-- Work task --
The answer must be an exact copy of the lines from the one containing "工控机 (244, 210)" through the last line of the records, with no pictures.

[Stored data entries]
----

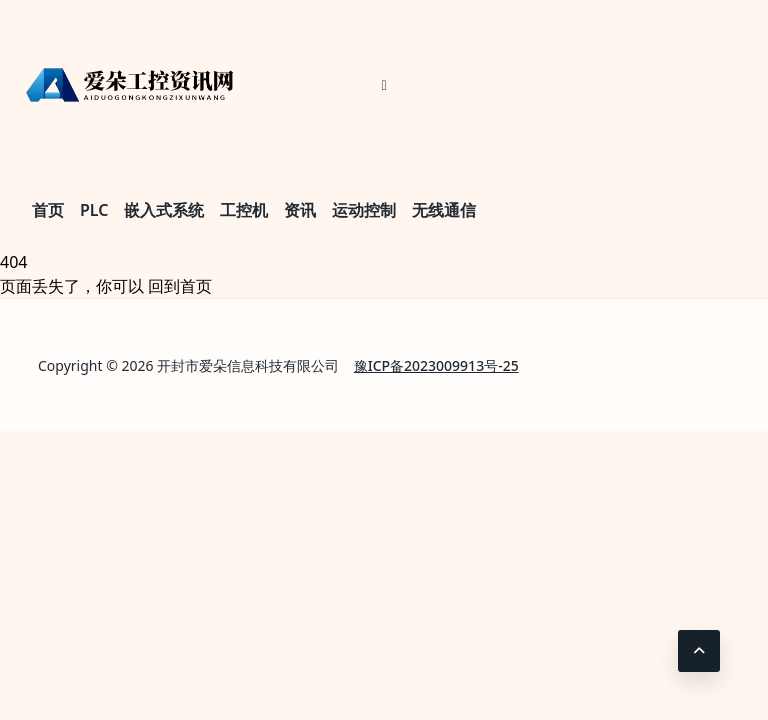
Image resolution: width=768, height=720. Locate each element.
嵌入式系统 (164, 210)
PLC (94, 210)
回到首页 (180, 286)
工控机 (244, 210)
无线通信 (444, 210)
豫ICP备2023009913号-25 (436, 365)
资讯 (300, 210)
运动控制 (364, 210)
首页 (48, 210)
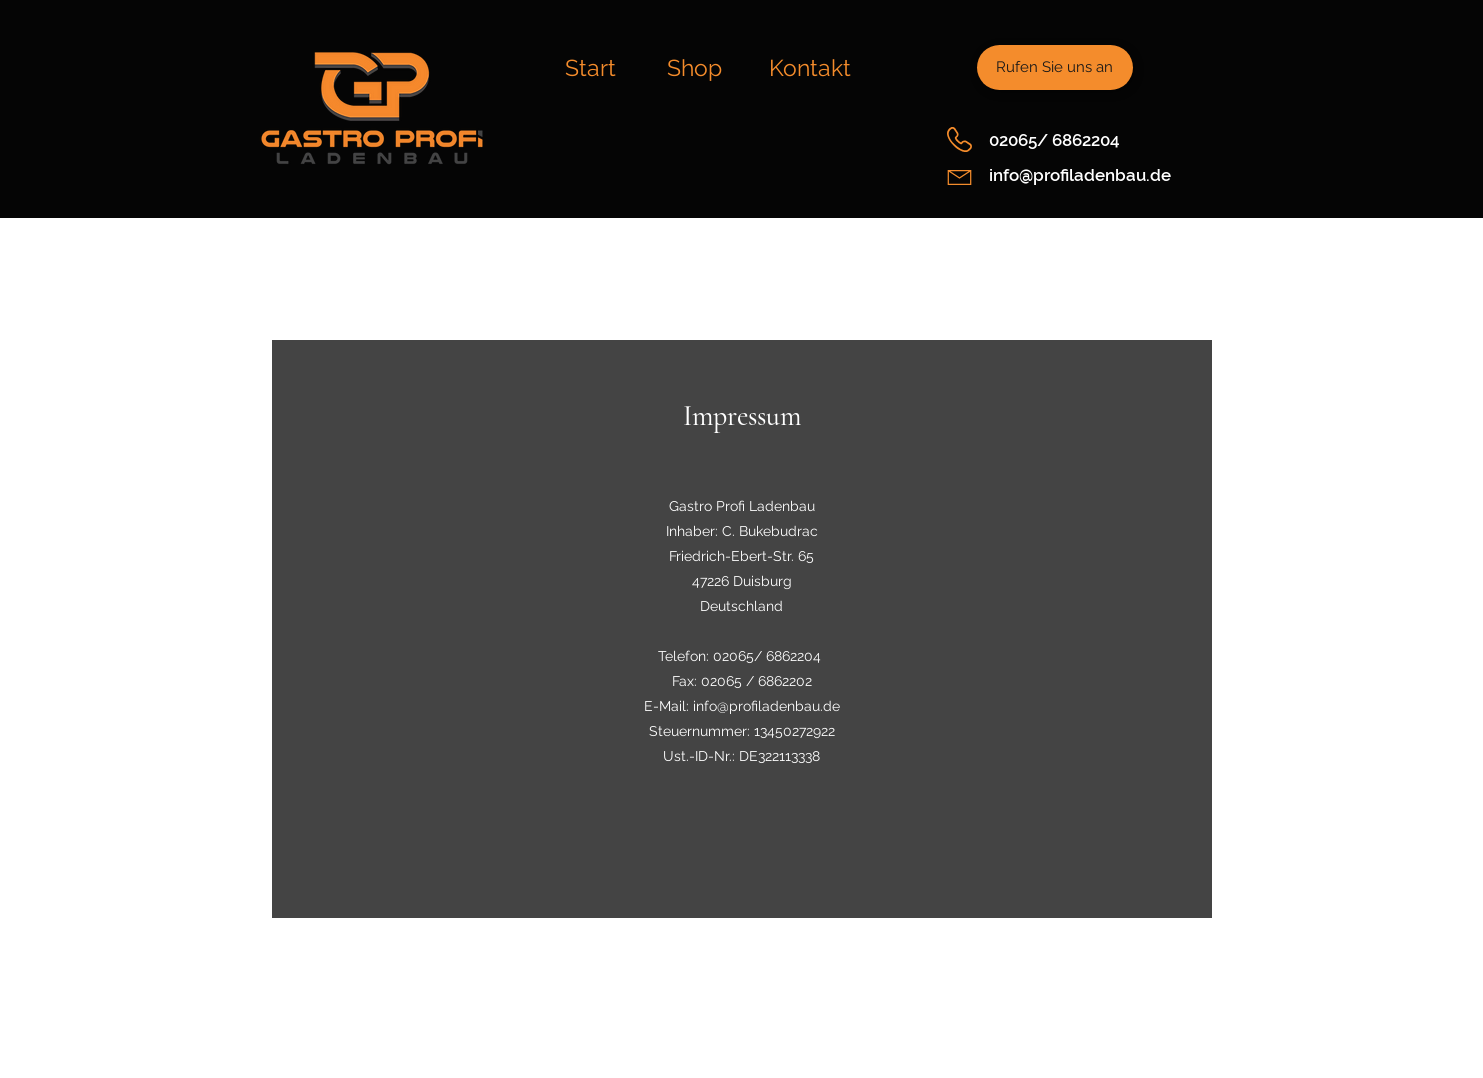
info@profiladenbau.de (1080, 175)
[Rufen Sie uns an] (1055, 67)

----

-- Response to this task --
工控机 (244, 210)
无线通信 (444, 210)
豫ICP备2023009913号-25 (436, 365)
资讯 (300, 210)
运动控制 (364, 210)
首页 (48, 210)
info@profiladenbau.de (1080, 175)
[Rufen Sie uns an] (1055, 67)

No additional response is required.